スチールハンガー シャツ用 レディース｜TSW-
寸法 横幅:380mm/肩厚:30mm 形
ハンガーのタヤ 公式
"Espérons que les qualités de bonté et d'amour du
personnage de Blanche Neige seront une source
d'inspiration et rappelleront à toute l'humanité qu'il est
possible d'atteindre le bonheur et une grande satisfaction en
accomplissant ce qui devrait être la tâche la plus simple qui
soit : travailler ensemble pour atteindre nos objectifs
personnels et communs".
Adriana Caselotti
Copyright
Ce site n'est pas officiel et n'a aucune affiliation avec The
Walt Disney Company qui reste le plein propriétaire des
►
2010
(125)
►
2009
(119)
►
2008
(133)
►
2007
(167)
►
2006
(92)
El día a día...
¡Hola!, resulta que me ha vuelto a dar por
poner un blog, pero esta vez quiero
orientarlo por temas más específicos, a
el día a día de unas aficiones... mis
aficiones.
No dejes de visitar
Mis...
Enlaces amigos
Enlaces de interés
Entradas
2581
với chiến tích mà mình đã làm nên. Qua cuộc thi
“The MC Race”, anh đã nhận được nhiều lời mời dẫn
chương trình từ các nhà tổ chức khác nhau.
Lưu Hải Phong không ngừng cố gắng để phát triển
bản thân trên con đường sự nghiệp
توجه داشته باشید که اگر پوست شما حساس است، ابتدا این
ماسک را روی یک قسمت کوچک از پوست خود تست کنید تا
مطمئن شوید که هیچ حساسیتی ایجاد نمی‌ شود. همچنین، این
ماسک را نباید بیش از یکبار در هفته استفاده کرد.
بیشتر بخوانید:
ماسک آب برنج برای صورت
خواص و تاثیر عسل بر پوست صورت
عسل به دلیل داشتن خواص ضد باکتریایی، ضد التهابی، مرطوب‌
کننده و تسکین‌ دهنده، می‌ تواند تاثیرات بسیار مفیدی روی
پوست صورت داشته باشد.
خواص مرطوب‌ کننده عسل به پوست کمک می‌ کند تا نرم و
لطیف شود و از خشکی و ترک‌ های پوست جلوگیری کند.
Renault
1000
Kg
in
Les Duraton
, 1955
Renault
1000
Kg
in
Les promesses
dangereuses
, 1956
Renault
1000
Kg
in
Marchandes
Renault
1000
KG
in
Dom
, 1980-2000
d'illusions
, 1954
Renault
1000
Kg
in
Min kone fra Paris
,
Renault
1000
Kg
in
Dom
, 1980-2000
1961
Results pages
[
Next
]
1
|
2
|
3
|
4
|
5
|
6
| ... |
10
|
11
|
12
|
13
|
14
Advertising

#### [What you need to do]
An exact copy of all the records is what is needed here.

#### [The answer]
スチールハンガー シャツ用 レディース｜TSW-
寸法 横幅:380mm/肩厚:30mm 形
ハンガーのタヤ 公式
"Espérons que les qualités de bonté et d'amour du
personnage de Blanche Neige seront une source
d'inspiration et rappelleront à toute l'humanité qu'il est
possible d'atteindre le bonheur et une grande satisfaction en
accomplissant ce qui devrait être la tâche la plus simple qui
soit : travailler ensemble pour atteindre nos objectifs
personnels et communs".
Adriana Caselotti
Copyright
Ce site n'est pas officiel et n'a aucune affiliation avec The
Walt Disney Company qui reste le plein propriétaire des
►
2010
(125)
►
2009
(119)
►
2008
(133)
►
2007
(167)
►
2006
(92)
El día a día...
¡Hola!, resulta que me ha vuelto a dar por
poner un blog, pero esta vez quiero
orientarlo por temas más específicos, a
el día a día de unas aficiones... mis
aficiones.
No dejes de visitar
Mis...
Enlaces amigos
Enlaces de interés
Entradas
2581
với chiến tích mà mình đã làm nên. Qua cuộc thi
“The MC Race”, anh đã nhận được nhiều lời mời dẫn
chương trình từ các nhà tổ chức khác nhau.
Lưu Hải Phong không ngừng cố gắng để phát triển
bản thân trên con đường sự nghiệp
توجه داشته باشید که اگر پوست شما حساس است، ابتدا این
ماسک را روی یک قسمت کوچک از پوست خود تست کنید تا
مطمئن شوید که هیچ حساسیتی ایجاد نمی‌ شود. همچنین، این
ماسک را نباید بیش از یکبار در هفته استفاده کرد.
بیشتر بخوانید:
ماسک آب برنج برای صورت
خواص و تاثیر عسل بر پوست صورت
عسل به دلیل داشتن خواص ضد باکتریایی، ضد التهابی، مرطوب‌
کننده و تسکین‌ دهنده، می‌ تواند تاثیرات بسیار مفیدی روی
پوست صورت داشته باشد.
خواص مرطوب‌ کننده عسل به پوست کمک می‌ کند تا نرم و
لطیف شود و از خشکی و ترک‌ های پوست جلوگیری کند.
Renault
1000
Kg
in
Les Duraton
, 1955
Renault
1000
Kg
in
Les promesses
dangereuses
, 1956
Renault
1000
Kg
in
Marchandes
Renault
1000
KG
in
Dom
, 1980-2000
d'illusions
, 1954
Renault
1000
Kg
in
Min kone fra Paris
,
Renault
1000
Kg
in
Dom
, 1980-2000
1961
Results pages
[
Next
]
1
|
2
|
3
|
4
|
5
|
6
| ... |
10
|
11
|
12
|
13
|
14
Advertising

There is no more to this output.